[Data items]
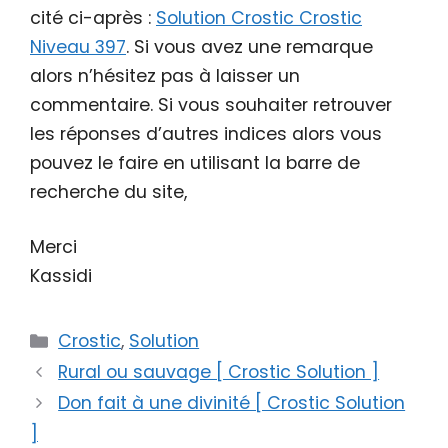
cité ci-après :
Solution Crostic Crostic
Niveau 397
. Si vous avez une remarque
alors n’hésitez pas à laisser un
commentaire. Si vous souhaiter retrouver
les réponses d’autres indices alors vous
pouvez le faire en utilisant la barre de
recherche du site,
Merci
Kassidi
Catégories
Crostic
,
Solution
Rural ou sauvage [ Crostic Solution ]
Don fait à une divinité [ Crostic Solution
]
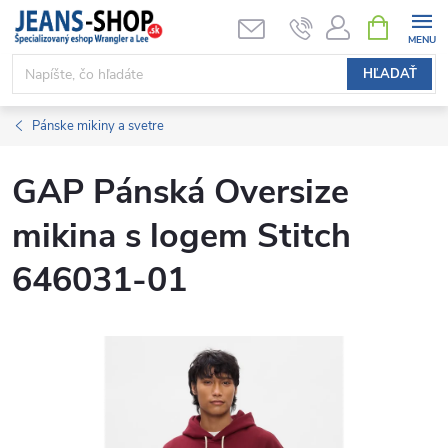
Prejsť
NÁKUPN
KOŠÍK
na
obsah
HĽADAŤ
Pánske mikiny a svetre
GAP Pánská Oversize
mikina s logem Stitch
646031-01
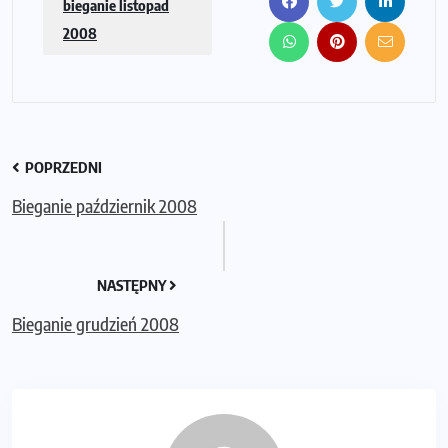
bieganie listopad
2008
POPRZEDNI
Bieganie październik 2008
NASTĘPNY
Bieganie grudzień 2008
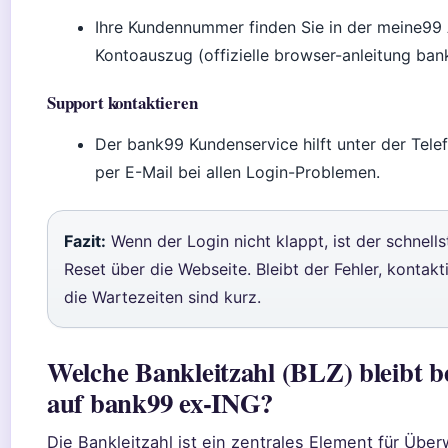
Ihre Kundennummer finden Sie in der meine99
Kontoauszug (offizielle browser-anleitung ban
Support kontaktieren
Der bank99 Kundenservice hilft unter der Te
per E-Mail bei allen Login-Problemen.
Fazit:
Wenn der Login nicht klappt, ist der schnel
Reset über die Webseite. Bleibt der Fehler, kontak
die Wartezeiten sind kurz.
Welche Bankleitzahl (BLZ) bleibt b
auf bank99 ex-ING?
Die Bankleitzahl ist ein zentrales Element für Übe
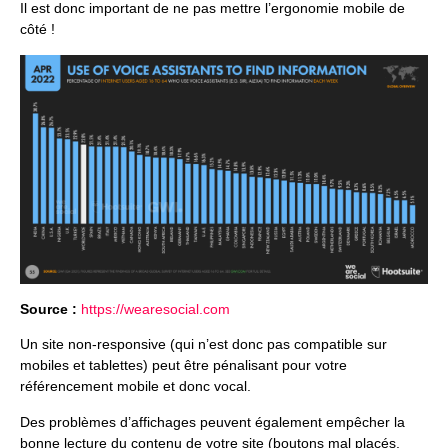
Il est donc important de ne pas mettre l’ergonomie mobile de
côté !
Source :
https://wearesocial.com
Un site non-responsive (qui n’est donc pas compatible sur
mobiles et tablettes) peut être pénalisant pour votre
référencement mobile et donc vocal.
Des problèmes d’affichages peuvent également empêcher la
bonne lecture du contenu de votre site (boutons mal placés,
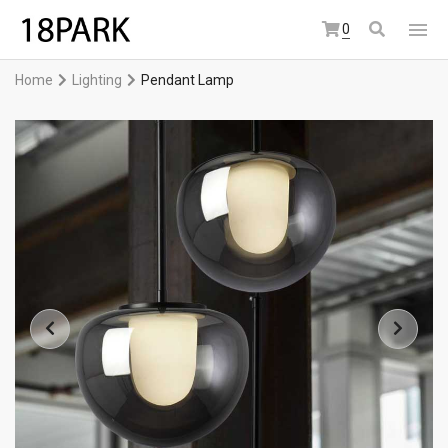
0
Home
Lighting
Pendant Lamp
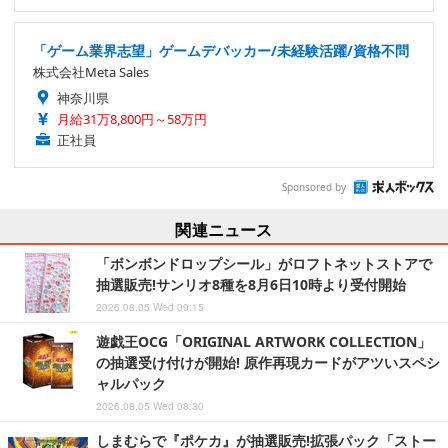
「ゲーム業界志望」ゲームデバッカー/未経験活躍/資格不問
株式会社Meta Sales
神奈川県
月給31万8,800円～58万円
正社員
Sponsored by
関連ニュース
「ボンボンドロップシール」がロフトネットストアで
抽選販売!サンリオ8種を8月6日10時より受付開始
2026.08.05 Wed 09:15
遊戯王OCG「ORIGINAL ARTWORK COLLECTION」
の抽選受け付けが開始! 原作再現カードがアツいスペシ
ャルパック
2026.08.05 Wed 08:30
しまむらで『ポケカ』が抽選販売!拡張パック「ストー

### TASK REQUIREMENTS
Go through the records above and copy every line holding the word "alors".

### ANSWER TO THIS PROBLEM
alors n’hésitez pas à laisser un
les réponses d’autres indices alors vous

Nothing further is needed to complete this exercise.